For several years the Board of Public Charities has prepared a report which shows for each institution the number of free hospital days, the percentage of free treatment, the total cost of free treatment, and the amount received from the state for maintenance. These data are derived from the books and reports of the various hospitals which did not (in 1914) keep uniform accounts. *112 According to the report about one-half of the cost of the total free days is borne by the state. *113 But in some institutions the state pays practically the entire cost of free treatment, in others it pays less than 15 per cent, while a few hospitals, which have a large number of free beds, receive no state aid whatever.

111 See supra, pp. 217 ff.

112 Statistics Compiled by The Board of Public Charities, 1914.

113 Idem, pp. 39-40.

This discrepancy may, of course, be due in some cases to the ability of institutions receiving little aid to take care of themselves. Wherever this is the case the legislature is justified in refraining from giving them large sums. The present procedure in making the grants permits much flexibility, and enables the state to give liberally where the need is greatest and to withhold its aid where it is less. Hence a hard-and-fast rule in making appropriations would, from many points of view, be less desirable in theory than the plan which leaves the legislature free to make exceptions.

On the other hand, no one has ventured to assert that the comparisons and recommendations in the report of the Board of Public Charities are quite accurate. The board does not have a sufficiently numerous staff to inspect with the greatest care the numerous institutions that receive state aid. In 1915 there were eleven members of the board, including the general agent and secretary. The other ten members are not expected to devote a large amount of their time to the work. The general agent and four assistants and the special agent performed the major part of the inspection work.

As has been pointed out114 the committees do not follow the recommendation of the board. Because of this tendency proposals have been made for a system of appropriations based upon the number of free hospital days furnished in each institution. To accompany this plan there is usually a proposal for uniform accounting and closer inspection of the hospitals. Undoubtedly the innovations would tend to prevent extravagance where it now exists and would eliminate many of the evil effects of the present procedure.

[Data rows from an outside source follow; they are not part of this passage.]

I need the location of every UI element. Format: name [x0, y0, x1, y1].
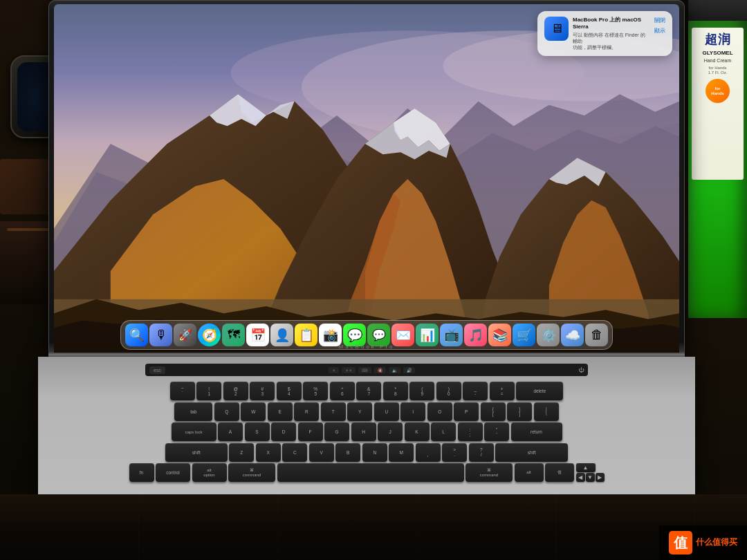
key-row-numbers: ~` !1 @2 #3 $4 %5 ^6 &7 *8 (9 )0 _- += d…: [90, 382, 643, 400]
key-lbracket[interactable]: {[: [481, 402, 506, 421]
key-g[interactable]: G: [324, 422, 349, 441]
key-e[interactable]: E: [268, 402, 293, 421]
dock-icon-finder[interactable]: 🔍: [125, 324, 148, 346]
notification-title: MacBook Pro 上的 macOS Sierra: [573, 17, 650, 31]
key-space[interactable]: [277, 463, 464, 482]
key-k[interactable]: K: [405, 422, 430, 441]
key-s[interactable]: S: [245, 422, 270, 441]
key-u[interactable]: U: [374, 402, 399, 421]
key-i[interactable]: I: [400, 402, 425, 421]
key-minus[interactable]: _-: [463, 382, 488, 400]
key-w[interactable]: W: [241, 402, 266, 421]
dock-icon-sysprefs[interactable]: ⚙️: [537, 324, 560, 346]
touch-bar[interactable]: esc ☀ ☀☀ ⌨ 🔇 🔈 🔊 ⏻: [145, 364, 588, 376]
key-b[interactable]: B: [335, 443, 360, 462]
screen-bezel: 🖥 MacBook Pro 上的 macOS Sierra 可以 動態內容 在標…: [54, 4, 679, 353]
macbook-lid: 🖥 MacBook Pro 上的 macOS Sierra 可以 動態內容 在標…: [48, 0, 685, 353]
key-capslock[interactable]: caps lock: [172, 422, 216, 441]
arrow-key-group: ▲ ◀ ▼ ▶: [576, 463, 605, 482]
key-tilde[interactable]: ~`: [170, 382, 195, 400]
dock-icon-safari[interactable]: 🧭: [198, 324, 221, 346]
key-semicolon[interactable]: :;: [458, 422, 483, 441]
dock-icon-notes[interactable]: 📋: [295, 324, 317, 346]
key-3[interactable]: #3: [250, 382, 275, 400]
dock-icon-icloud[interactable]: ☁️: [561, 324, 584, 346]
dock-icon-siri[interactable]: 🎙: [149, 324, 172, 346]
desk-surface: [0, 494, 747, 560]
key-c[interactable]: C: [282, 443, 307, 462]
key-p[interactable]: P: [454, 402, 479, 421]
key-arrow-right[interactable]: ▶: [596, 473, 605, 482]
key-option-left[interactable]: altoption: [192, 463, 227, 482]
dock-icon-trash[interactable]: 🗑: [585, 324, 608, 346]
key-t[interactable]: T: [321, 402, 346, 421]
macos-notification[interactable]: 🖥 MacBook Pro 上的 macOS Sierra 可以 動態內容 在標…: [537, 11, 672, 56]
dock-icon-airplay[interactable]: 📺: [440, 324, 463, 346]
main-photo: 超润 GLYSOMEL Hand Cream for Hands1.7 Fl. …: [0, 0, 747, 560]
key-command-right[interactable]: ⌘command: [465, 463, 513, 482]
key-1[interactable]: !1: [196, 382, 221, 400]
key-m[interactable]: M: [389, 443, 414, 462]
key-9[interactable]: (9: [409, 382, 434, 400]
dock-icon-books[interactable]: 📚: [488, 324, 511, 346]
key-0[interactable]: )0: [436, 382, 461, 400]
key-a[interactable]: A: [218, 422, 243, 441]
key-n[interactable]: N: [362, 443, 387, 462]
dock-icon-numbers[interactable]: 📊: [416, 324, 439, 346]
key-r[interactable]: R: [294, 402, 319, 421]
key-x[interactable]: X: [256, 443, 281, 462]
bottle-label: 超润 GLYSOMEL Hand Cream for Hands1.7 Fl. …: [692, 28, 744, 180]
key-f[interactable]: F: [298, 422, 323, 441]
key-shift-left[interactable]: shift: [165, 443, 228, 462]
touch-bar-esc[interactable]: esc: [149, 366, 165, 374]
key-fn[interactable]: fn: [129, 463, 154, 482]
key-7[interactable]: &7: [356, 382, 381, 400]
key-l[interactable]: L: [431, 422, 456, 441]
dock-icon-itunes[interactable]: 🎵: [464, 324, 487, 346]
key-return[interactable]: return: [511, 422, 562, 441]
key-period[interactable]: >.: [442, 443, 467, 462]
key-alt-right[interactable]: alt: [515, 463, 544, 482]
key-o[interactable]: O: [427, 402, 452, 421]
key-rbracket[interactable]: }]: [507, 402, 532, 421]
touch-bar-power[interactable]: ⏻: [578, 367, 584, 373]
dock-icon-calendar[interactable]: 📅: [246, 324, 269, 346]
key-2[interactable]: @2: [223, 382, 248, 400]
key-h[interactable]: H: [351, 422, 376, 441]
notification-body: 可以 動態內容 在標達在 Finder 的 輔助 功能，調整平標欄。: [573, 32, 650, 50]
notification-show-btn[interactable]: 顯示: [654, 27, 665, 35]
dock-icon-launchpad[interactable]: 🚀: [174, 324, 196, 346]
key-arrow-up[interactable]: ▲: [576, 463, 596, 472]
key-5[interactable]: %5: [303, 382, 328, 400]
touch-bar-controls: ☀ ☀☀ ⌨ 🔇 🔈 🔊: [167, 367, 576, 373]
key-j[interactable]: J: [378, 422, 403, 441]
key-4[interactable]: $4: [277, 382, 302, 400]
key-quote[interactable]: "': [484, 422, 509, 441]
notification-close-btn[interactable]: 關閉: [654, 17, 665, 24]
dock-icon-appstore[interactable]: 🛒: [513, 324, 535, 346]
key-d[interactable]: D: [271, 422, 296, 441]
key-arrow-left[interactable]: ◀: [576, 473, 585, 482]
key-control[interactable]: control: [156, 463, 190, 482]
dock-icon-maps[interactable]: 🗺: [222, 324, 245, 346]
key-command-left[interactable]: ⌘command: [228, 463, 275, 482]
key-equals[interactable]: +=: [490, 382, 515, 400]
key-q[interactable]: Q: [214, 402, 239, 421]
key-z[interactable]: Z: [229, 443, 254, 462]
key-slash[interactable]: ?/: [469, 443, 494, 462]
dock-icon-contacts[interactable]: 👤: [270, 324, 293, 346]
key-row-bottom: fn control altoption ⌘command ⌘command a…: [90, 463, 643, 482]
key-8[interactable]: *8: [383, 382, 408, 400]
key-shift-right[interactable]: shift: [495, 443, 568, 462]
key-option-right[interactable]: 值: [545, 463, 574, 482]
key-backslash[interactable]: |\: [534, 402, 559, 421]
bottle-brand-cn: 超润: [705, 31, 731, 48]
key-6[interactable]: ^6: [330, 382, 355, 400]
key-arrow-down[interactable]: ▼: [586, 473, 595, 482]
key-y[interactable]: Y: [347, 402, 372, 421]
dock-icon-mail[interactable]: ✉️: [391, 324, 414, 346]
key-tab[interactable]: tab: [174, 402, 212, 421]
key-comma[interactable]: ,: [416, 443, 441, 462]
key-delete[interactable]: delete: [516, 382, 563, 400]
key-v[interactable]: V: [309, 443, 334, 462]
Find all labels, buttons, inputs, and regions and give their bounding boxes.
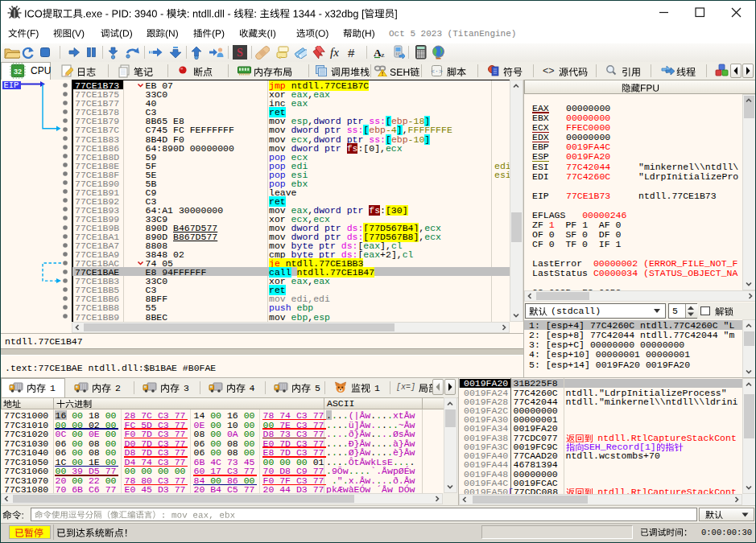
svg-text:#: # (348, 46, 355, 60)
svg-text:32: 32 (14, 68, 22, 76)
svg-text:A: A (374, 47, 382, 59)
svg-text:<·>: <·> (431, 68, 443, 75)
svg-text:z: z (382, 51, 385, 59)
svg-text:S: S (237, 47, 243, 59)
svg-text:fx: fx (330, 46, 339, 59)
svg-text:<>: <> (543, 65, 555, 76)
svg-text:!: ! (382, 70, 384, 76)
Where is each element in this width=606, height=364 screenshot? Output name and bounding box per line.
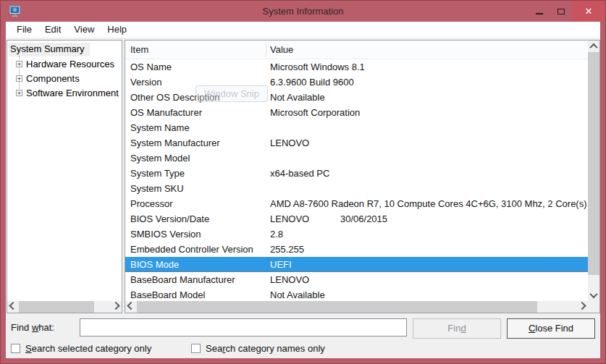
chevron-left-icon [9, 302, 17, 310]
search-category-names-checkbox[interactable] [191, 344, 201, 353]
column-header-value[interactable]: Value [270, 41, 293, 59]
value-cell: LENOVO [270, 135, 586, 151]
tree-item-label: Software Environment [26, 88, 119, 98]
tree-item-system-summary[interactable]: System Summary [9, 43, 90, 56]
window-title: System Information [1, 1, 605, 22]
item-cell: BaseBoard Model [130, 287, 205, 301]
find-what-label: Find what: [11, 319, 54, 337]
scrollbar-thumb[interactable] [588, 52, 599, 275]
item-cell: System Type [130, 166, 185, 181]
item-cell: BaseBoard Manufacturer [130, 272, 235, 287]
tree-item-software-environment[interactable]: +Software Environment [7, 85, 122, 100]
table-row[interactable]: System SKU [125, 181, 588, 196]
value-cell: LENOVO [270, 272, 586, 287]
scroll-left-button[interactable] [125, 301, 137, 313]
tree-item-label: Components [26, 73, 80, 84]
scroll-up-button[interactable] [588, 41, 599, 52]
column-header-item[interactable]: Item [130, 41, 148, 59]
value-cell: 6.3.9600 Build 9600 [270, 75, 586, 90]
tree-item-hardware-resources[interactable]: +Hardware Resources [7, 56, 122, 71]
window-controls: ✕ [529, 1, 605, 22]
window-body: FileEditViewHelp System Summary +Hardwar… [6, 22, 600, 358]
table-row[interactable]: Embedded Controller Version255.255 [125, 242, 588, 257]
item-cell: BIOS Mode [130, 257, 179, 272]
item-cell: Processor [130, 196, 173, 211]
table-row[interactable]: ProcessorAMD A8-7600 Radeon R7, 10 Compu… [125, 196, 588, 211]
table-row[interactable]: System Name [125, 120, 588, 135]
maximize-button[interactable] [550, 1, 572, 22]
search-category-names-option: Search category names only [191, 343, 325, 354]
item-cell: BIOS Version/Date [130, 211, 209, 227]
table-row[interactable]: BIOS Version/DateLENOVO30/06/2015 [125, 211, 588, 227]
table-row[interactable]: OS ManufacturerMicrosoft Corporation [125, 105, 588, 120]
chevron-up-icon [589, 43, 597, 51]
tree-children: +Hardware Resources+Components+Software … [7, 56, 122, 100]
title-bar[interactable]: System Information ✕ [1, 1, 605, 22]
menu-view[interactable]: View [67, 22, 101, 37]
scroll-down-button[interactable] [588, 289, 599, 301]
chevron-left-icon [127, 302, 135, 310]
search-selected-category-label: Search selected category only [25, 343, 151, 354]
vertical-scrollbar[interactable] [588, 41, 599, 301]
scroll-right-button[interactable] [110, 301, 122, 313]
category-tree-panel: System Summary +Hardware Resources+Compo… [7, 40, 122, 313]
value-cell: 255.255 [270, 242, 586, 257]
chevron-down-icon [589, 290, 597, 298]
table-row[interactable]: OS NameMicrosoft Windows 8.1 [125, 59, 588, 75]
value-cell: Microsoft Windows 8.1 [270, 59, 586, 75]
table-row[interactable]: Version6.3.9600 Build 9600 [125, 75, 588, 90]
scroll-left-button[interactable] [7, 301, 19, 313]
item-cell: System Model [130, 151, 190, 166]
table-row[interactable]: System Typex64-based PC [125, 166, 588, 181]
table-row[interactable]: BIOS ModeUEFI [125, 257, 588, 272]
find-button[interactable]: Find [413, 318, 501, 339]
table-row[interactable]: SMBIOS Version2.8 [125, 227, 588, 242]
item-cell: Other OS Description [130, 90, 220, 105]
minimize-icon [536, 13, 543, 14]
chevron-right-icon [578, 302, 586, 310]
menu-bar: FileEditViewHelp [6, 22, 600, 38]
value2-cell: 30/06/2015 [340, 211, 387, 227]
item-cell: SMBIOS Version [130, 227, 201, 242]
table-row[interactable]: System ManufacturerLENOVO [125, 135, 588, 151]
scrollbar-corner [588, 301, 599, 313]
menu-edit[interactable]: Edit [38, 22, 67, 37]
menu-file[interactable]: File [10, 22, 38, 37]
table-row[interactable]: BaseBoard ModelNot Available [125, 287, 588, 301]
table-row[interactable]: Other OS DescriptionNot Available [125, 90, 588, 105]
value-cell: Not Available [270, 287, 586, 301]
find-input[interactable] [80, 318, 407, 337]
column-divider[interactable] [266, 43, 266, 56]
item-cell: Embedded Controller Version [130, 242, 253, 257]
value-cell: Microsoft Corporation [270, 105, 586, 120]
tree-item-components[interactable]: +Components [7, 71, 122, 85]
scrollbar-thumb[interactable] [19, 301, 94, 313]
table-horizontal-scrollbar[interactable] [125, 301, 588, 313]
close-button[interactable]: ✕ [572, 1, 605, 22]
close-find-button[interactable]: Close Find [507, 318, 595, 339]
search-selected-category-option: Search selected category only [11, 343, 151, 354]
details-table-panel: Item Value OS NameMicrosoft Windows 8.1V… [125, 40, 600, 313]
search-category-names-label: Search category names only [206, 343, 325, 354]
table-row[interactable]: BaseBoard ManufacturerLENOVO [125, 272, 588, 287]
close-icon: ✕ [585, 6, 593, 17]
scroll-right-button[interactable] [576, 301, 588, 313]
item-cell: System SKU [130, 181, 184, 196]
item-cell: System Name [130, 120, 190, 135]
value-cell: x64-based PC [270, 166, 586, 181]
menu-help[interactable]: Help [101, 22, 133, 37]
search-selected-category-checkbox[interactable] [11, 344, 20, 353]
value-cell: 2.8 [270, 227, 586, 242]
table-row[interactable]: System Model [125, 151, 588, 166]
scrollbar-thumb[interactable] [137, 301, 537, 313]
expand-plus-icon[interactable]: + [16, 61, 22, 67]
tree-item-label: Hardware Resources [26, 59, 114, 69]
tree-horizontal-scrollbar[interactable] [7, 301, 122, 313]
chevron-right-icon [111, 302, 119, 310]
minimize-button[interactable] [529, 1, 550, 22]
expand-plus-icon[interactable]: + [16, 90, 22, 96]
system-information-window: System Information ✕ FileEditViewHelp Sy… [0, 0, 606, 364]
expand-plus-icon[interactable]: + [16, 75, 22, 82]
item-cell: OS Manufacturer [130, 105, 202, 120]
value-cell: UEFI [270, 257, 586, 272]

Another method for determining the amount of the subvention to each institution is also frequently suggested. Since a considerable degree of flexibility is desirable, a maximum payment per patient-day might be determined upon. But in case the hospital did not require that much, in case private philanthropy and generosity largely provided for free accommodations, the payment could be reduced. Now, of course, the committees would be unable to obtain accurate data upon which to base a judgment in this matter unless the Board of Public Charities should be armed with the power to prescribe and to enforce a uniform system of accounting. In 1913 the board was given power to require uniform accounts of all institutions receiving state aid. *115 The same act also gave the board the authority to employ such experts and clerks as might be necessary. *116 But the penalty attached to the refusal of any institution to follow the requirements of the board in the matter of accounts is not all that could be desired, for the law merely states that in such a case the board shall not recommend any aid. But the legislature could still make the appropriation. Perhaps a self-denying ordinance will follow later.

114 See supra, p. 217.

115 Act 1 May, 1913, P.L. p. 153.

116 Idem, p. 151.

The application of this scheme to homes for the aged, for the blind, and for other destitute classes and to orphanages would, of course, be much less difficult than to hospitals. In the former cases the population is more permanent and the service rendered is simpler, and, therefore, the determination of costs is much easier than in the case of hospitals.